Winner of the Nobel Prize for literature and acknowledged as one of the greatest writers of our time, Samuel Beckett has had a profound impact upon the literary landscape of the twentieth century. In this one-volume collection of his fiction, drama, poetry, and critical writings, we get an unsurpassed look at his work. Included, among others, - The complete plays Waiting for Godot, Krapp’s Last Tape, Cascando, Eh Joe, Not I, and That Time - Selections from his novels Murphy, Watt, Mercier and Camier, Molloy, and The Unnamable - The shorter works “Dante and the Lobster,” “The Expelled,” Imagination Dead Imagine, and Lessness - A selection of Beckett’s poetry and critical writings With an indispensable introduction by editor and Beckett intimate Richard Seaver, and featuring a useful select bibliography, I Can’t Go On, I’ll Go On is indeed an invaluable introduction to a writer who has changed the face of modern literature.
Author

Samuel Barclay Beckett was an Irish avant-garde novelist, playwright, theatre director, and poet, who lived in France for most of his adult life.
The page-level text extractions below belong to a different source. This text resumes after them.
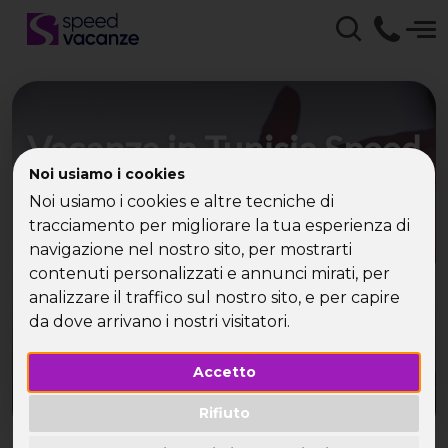
Vacanza in Tunisia Speed
Noi usiamo i cookies
Vacanze - weekend,
Noi usiamo i cookies e altre tecniche di
vacanze e viaggi per
tracciamento per migliorare la tua esperienza di
navigazione nel nostro sito, per mostrarti
single
contenuti personalizzati e annunci mirati, per
analizzare il traffico sul nostro sito, e per capire
Trascorri una vacanza per single in Tunisia da
da dove arrivano i nostri visitatori.
sogno con Speed Vacanze®!
Accetto
Rifiuto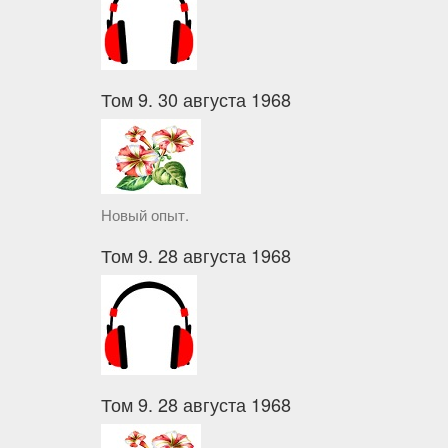
Том 9. 30 августа 1968
Новый опыт.
Том 9. 28 августа 1968
Том 9. 28 августа 1968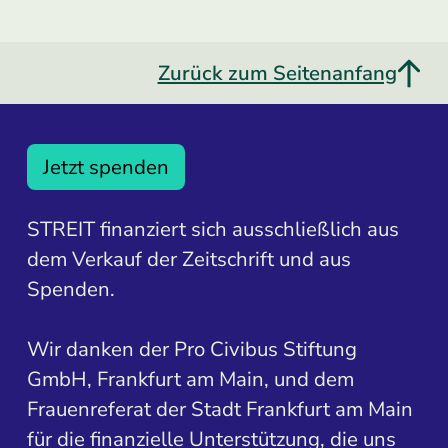
Zurück zum Seitenanfang
Jetzt spenden
STREIT finanziert sich ausschließlich aus
dem Verkauf der Zeitschrift und aus
Spenden.
Wir danken der Pro Civibus Stiftung
GmbH, Frankfurt am Main, und dem
Frauenreferat der Stadt Frankfurt am Main
für die finanzielle Unterstützung, die uns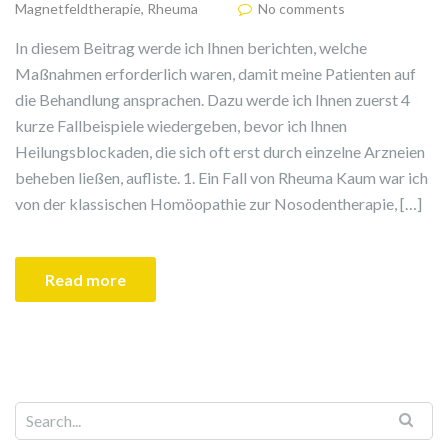
Magnetfeldtherapie
,
Rheuma
No comments
In diesem Beitrag werde ich Ihnen berichten, welche
Maßnahmen erforderlich waren, damit meine Patienten auf
die Behandlung ansprachen. Dazu werde ich Ihnen zuerst 4
kurze Fallbeispiele wiedergeben, bevor ich Ihnen
Heilungsblockaden, die sich oft erst durch einzelne Arzneien
beheben ließen, aufliste. 1. Ein Fall von Rheuma Kaum war ich
von der klassischen Homöopathie zur Nosodentherapie, […]
Read more
Search for: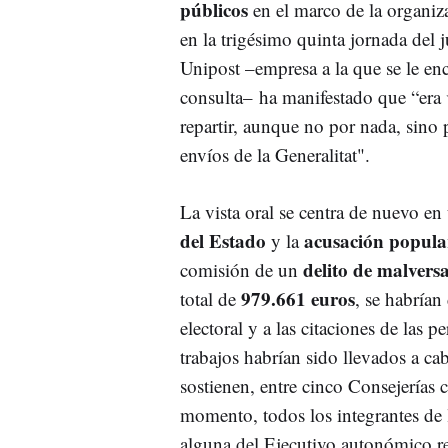
públicos
en el marco de la organiz
en la trigésimo quinta jornada del 
Unipost –empresa a la que se le enc
consulta– ha manifestado que “era
repartir, aunque no por nada, sino
envíos de la Generalitat".
La vista oral se centra de nuevo en
del Estado
acusación popula
y la
delito de malvers
comisión de un
979.661 euros
total de
, se habrían
electoral y a las citaciones de las p
trabajos habrían sido llevados a c
sostienen, entre cinco Consejerías c
momento, todos los integrantes de
alguna del Ejecutivo autonómico r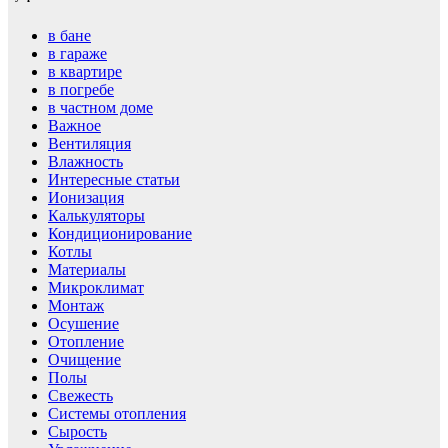
в бане
в гараже
в квартире
в погребе
в частном доме
Важное
Вентиляция
Влажность
Интересные статьи
Ионизация
Калькуляторы
Кондиционирование
Котлы
Материалы
Микроклимат
Монтаж
Осушение
Отопление
Очищение
Полы
Свежесть
Системы отопления
Сырость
He wrote in both English and French. His work offers a bleak, tragicomic outlook on human nature, often coupled with black comedy and gallows humour. Beckett is widely regarded as among the most influential writers of the 20th century. Strongly influenced by James Joyce, he is considered one of the last modernists. As an inspiration to many later writers, he is also sometimes considered one of the first postmodernists. He is one of the key writers in what Martin Esslin called the "Theatre of the Absurd". His work became increasingly minimalist in his later career. Beckett was awarded the 1969 Nobel Prize in Literature "for his writing, which—in new forms for the novel and drama—in the destitution of modern man acquires its elevation". In 1984 he was elected Saoi of Aosdána.